If the recovery process finds corrupt WAL data, recovery will stop immediately and the server will not start normally. In this case a new recovery target can be specified before the point of corruption and then the recovery process can be rerun.

If the recovery fails for external reasons, such as a system crash or inaccessible WAL archives, the recovery can be continued by simply restarting the server and the recovery process will start over from where it failed. Recovery restarts work much like normal checkpoints: the server periodically flushes all its state to disk, then updates the pg_control file with the completed WAL data at the record, which no longer needs to be reprocessed at restart.

Timeline

The concept of timeline is introduced in pg.
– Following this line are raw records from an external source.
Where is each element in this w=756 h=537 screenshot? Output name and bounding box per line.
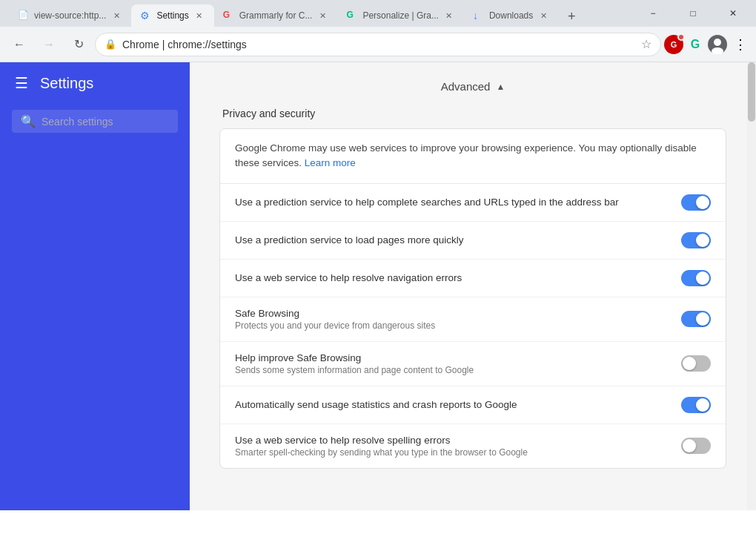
setting-row-improve-safe-browsing: Help improve Safe Browsing Sends some sy…: [220, 342, 726, 386]
downloads-icon: ↓: [473, 10, 485, 22]
toggle-knob-prediction-load: [696, 234, 709, 247]
setting-row-nav-errors: Use a web service to help resolve naviga…: [220, 260, 726, 297]
setting-desc-spell-errors: Smarter spell-checking by sending what y…: [235, 447, 672, 458]
minimize-button[interactable]: −: [636, 0, 670, 27]
close-button[interactable]: ✕: [716, 0, 750, 27]
content-wrapper: Advanced ▲ Privacy and security Google C…: [190, 62, 756, 498]
scrollbar-thumb[interactable]: [748, 62, 755, 122]
privacy-info-row: Google Chrome may use web services to im…: [220, 129, 726, 184]
advanced-arrow-icon: ▲: [496, 82, 505, 92]
setting-title-prediction-search: Use a prediction service to help complet…: [235, 197, 672, 208]
title-bar: 📄 view-source:http... ✕ ⚙ Settings ✕ G G…: [0, 0, 756, 27]
personalize-icon: G: [346, 10, 358, 22]
menu-dots-icon[interactable]: ⋮: [729, 34, 750, 55]
setting-title-safe-browsing: Safe Browsing: [235, 308, 672, 319]
sidebar-header: ☰ Settings: [0, 62, 190, 104]
advanced-button[interactable]: Advanced ▲: [219, 62, 726, 108]
new-tab-button[interactable]: +: [561, 6, 582, 27]
setting-text-prediction-search: Use a prediction service to help complet…: [235, 197, 672, 208]
lock-icon: 🔒: [105, 39, 116, 50]
tab-downloads-label: Downloads: [489, 10, 533, 21]
forward-button[interactable]: →: [36, 31, 62, 58]
search-input[interactable]: [42, 116, 169, 128]
toggle-knob-prediction-search: [696, 196, 709, 209]
tab-view-source-label: view-source:http...: [34, 10, 106, 21]
tab-personalize[interactable]: G Personalize | Gra... ✕: [337, 4, 464, 27]
back-button[interactable]: ←: [6, 31, 33, 58]
account-icon[interactable]: [707, 34, 728, 55]
setting-row-usage-stats: Automatically send usage statistics and …: [220, 386, 726, 424]
tab-personalize-close[interactable]: ✕: [443, 10, 455, 22]
toggle-knob-usage-stats: [696, 398, 709, 412]
toggle-prediction-load[interactable]: [681, 232, 711, 248]
scrollbar-track[interactable]: [747, 62, 756, 510]
ext-icon-2[interactable]: G: [685, 34, 706, 55]
tabs-bar: 📄 view-source:http... ✕ ⚙ Settings ✕ G G…: [6, 0, 633, 27]
toggle-nav-errors[interactable]: [681, 270, 711, 286]
tab-settings-label: Settings: [156, 10, 188, 21]
setting-text-prediction-load: Use a prediction service to load pages m…: [235, 234, 672, 246]
settings-tab-icon: ⚙: [140, 10, 152, 22]
tab-downloads[interactable]: ↓ Downloads ✕: [464, 4, 558, 27]
toggle-prediction-search[interactable]: [681, 194, 711, 211]
tab-downloads-close[interactable]: ✕: [537, 10, 549, 22]
search-icon: 🔍: [21, 114, 36, 128]
setting-desc-improve-safe-browsing: Sends some system information and page c…: [235, 365, 672, 375]
setting-row-prediction-search: Use a prediction service to help complet…: [220, 184, 726, 222]
address-text: Chrome | chrome://settings: [122, 39, 635, 50]
settings-wrapper: ☰ Settings 🔍 Advanced ▲ Privacy and secu…: [0, 62, 756, 510]
toggle-knob-spell-errors: [683, 439, 696, 452]
toggle-spell-errors[interactable]: [681, 438, 711, 454]
setting-title-usage-stats: Automatically send usage statistics and …: [235, 399, 672, 410]
toggle-usage-stats[interactable]: [681, 397, 711, 413]
tab-grammarly[interactable]: G Grammarly for C... ✕: [214, 4, 338, 27]
setting-text-improve-safe-browsing: Help improve Safe Browsing Sends some sy…: [235, 352, 672, 375]
search-bar[interactable]: 🔍: [12, 110, 178, 133]
window-controls: − □ ✕: [636, 0, 750, 27]
tab-grammarly-label: Grammarly for C...: [239, 10, 313, 21]
privacy-section-title: Privacy and security: [219, 108, 726, 119]
reload-button[interactable]: ↻: [65, 31, 92, 58]
nav-right-icons: G G ⋮: [664, 34, 750, 55]
navigation-bar: ← → ↻ 🔒 Chrome | chrome://settings ☆ G G…: [0, 27, 756, 62]
bookmark-icon[interactable]: ☆: [641, 37, 651, 51]
setting-text-safe-browsing: Safe Browsing Protects you and your devi…: [235, 308, 672, 331]
search-bar-wrapper: 🔍: [0, 104, 190, 145]
tab-grammarly-close[interactable]: ✕: [316, 10, 328, 22]
address-bar[interactable]: 🔒 Chrome | chrome://settings ☆: [95, 33, 661, 56]
setting-title-improve-safe-browsing: Help improve Safe Browsing: [235, 352, 672, 363]
toggle-improve-safe-browsing[interactable]: [681, 355, 711, 372]
settings-sidebar: ☰ Settings 🔍: [0, 62, 190, 510]
setting-row-prediction-load: Use a prediction service to load pages m…: [220, 222, 726, 260]
setting-text-usage-stats: Automatically send usage statistics and …: [235, 399, 672, 410]
tab-personalize-label: Personalize | Gra...: [362, 10, 439, 21]
setting-row-safe-browsing: Safe Browsing Protects you and your devi…: [220, 297, 726, 342]
settings-main[interactable]: Advanced ▲ Privacy and security Google C…: [190, 62, 756, 510]
privacy-settings-card: Google Chrome may use web services to im…: [219, 128, 726, 469]
learn-more-link[interactable]: Learn more: [305, 157, 356, 168]
tab-view-source-close[interactable]: ✕: [110, 10, 122, 22]
view-source-icon: 📄: [18, 10, 30, 22]
toggle-knob-improve-safe-browsing: [683, 357, 696, 370]
sidebar-title: Settings: [40, 75, 93, 92]
tab-settings-close[interactable]: ✕: [193, 10, 205, 22]
advanced-label: Advanced: [441, 80, 491, 93]
tab-view-source[interactable]: 📄 view-source:http... ✕: [9, 4, 131, 27]
setting-title-nav-errors: Use a web service to help resolve naviga…: [235, 272, 672, 283]
grammarly-icon: G: [223, 10, 235, 22]
toggle-knob-safe-browsing: [696, 312, 709, 326]
toggle-knob-nav-errors: [696, 271, 709, 285]
setting-text-spell-errors: Use a web service to help resolve spelli…: [235, 435, 672, 458]
ext-icon-1[interactable]: G: [664, 35, 683, 54]
setting-text-nav-errors: Use a web service to help resolve naviga…: [235, 272, 672, 283]
svg-point-1: [714, 39, 721, 46]
setting-title-prediction-load: Use a prediction service to load pages m…: [235, 234, 672, 246]
tab-settings[interactable]: ⚙ Settings ✕: [131, 4, 213, 27]
setting-row-spell-errors: Use a web service to help resolve spelli…: [220, 424, 726, 468]
toggle-safe-browsing[interactable]: [681, 311, 711, 327]
sidebar-menu-icon[interactable]: ☰: [15, 74, 28, 92]
setting-title-spell-errors: Use a web service to help resolve spelli…: [235, 435, 672, 446]
maximize-button[interactable]: □: [676, 0, 710, 27]
setting-desc-safe-browsing: Protects you and your device from danger…: [235, 320, 672, 331]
A new timeline is created after each successful recovery based on the recovered timeline, which is mainly reflected in the naming of WAL segment files.

 1
 2
 3
 4
 5
 6
 7
 8
 9
10
postgres=# SELECT timeline_id FROM pg_control_checkpoint();
 timeline_id
-------------
           2
(1 row)
postgres=# SELECT pg_walfile_name(pg_current_wal_lsn());
     pg_walfile_name
--------------------------
 000000020000000000000086
(1 row)

Each time a new timeline is created pg also creates a timeline history file <timeline-ID>.history, which records the parent timeline of that timeline. When restoring from an archive containing multiple timelines, pg needs the timeline history file to keep going back and selecting the correct sequence of WAL segment files. Therefore the timeline history file is also archived to the WAL archive location.

The advantage of introducing a timeline is that users can restore based on the same backup and then back up again, simulating a tree backup history through the timeline, and then easily locate and switch between forks without worrying about confusion between them due to naming conflicts, etc. The timeline is very useful in some scenarios, and usually we use the most recent timeline in the WAL archive directly.